For oil engineer Tzoni Raykov, trading cryptocurrency was just a casual activity. But losing $1,500 due to an administrative error has left him deeply concerned about how the crypto industry treats users.

Tzoni, a Bulgarian national, had been using the Revolut app for years — mostly to split bills with friends after dinner or drinks. All transactions were in traditional currencies like GBP or USD. But after seeing Revolut advertise its crypto services, he decided to give it a try.

What was supposed to be a simple transaction turned into a frustrating loss — with little support from the platform.

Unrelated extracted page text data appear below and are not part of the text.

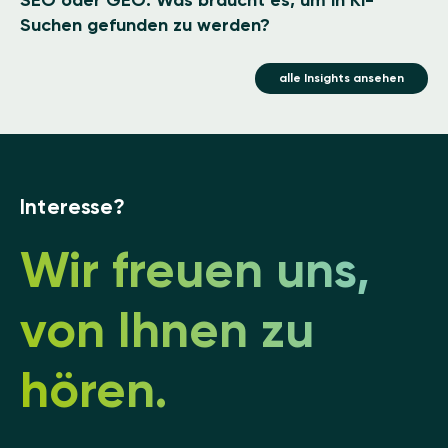
Suchen gefunden zu werden?
alle Insights ansehen
Interesse?
Wir freuen uns,
von Ihnen zu
hören.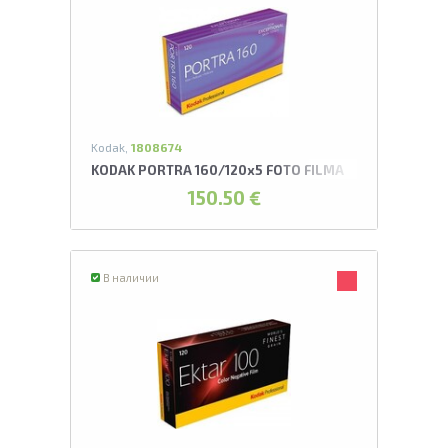
Kodak,
1808674
KODAK PORTRA 160/120x5 FOTO FILMA
150.50 €
В наличии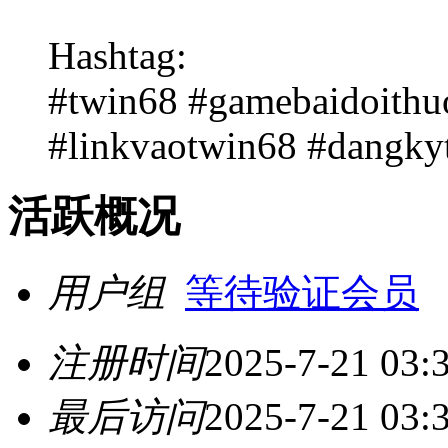
Hashtag:
#twin68 #gamebaidoithu
#linkvaotwin68 #dangk
活跃概况
用户组
等待验证会员
注册时间
2025-7-21 03:
最后访问
2025-7-21 03:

The beginning of the problem

In February, Tzoni decided to transfer some of his USDC coins from another crypto wallet to Revolut. He first tested the process with a small amount — 10 USDC — and it went through successfully. Encouraged by this, he sent another transaction with 1,500 USDC — but the funds never appeared in his account.

As it turned out, Revolut does not support USDC.e tokens, which he had unknowingly sent. The issue stemmed from unclear deposit instructions in the app. In his successful test, he used the “Polygon PoS” network. For the second transfer, he selected “Polygon (bridged)” — which automatically converted the tokens into USDC.e, a technically different asset.

Revolut’s response: “Out of scope”

At first, Revolut support seemed to acknowledge the issue — stating the network caused a token conversion. But in its official response, the company shifted the explanation, claiming the problem wasn’t due to the network, but because USDC.e tokens are not supported by their infrastructure.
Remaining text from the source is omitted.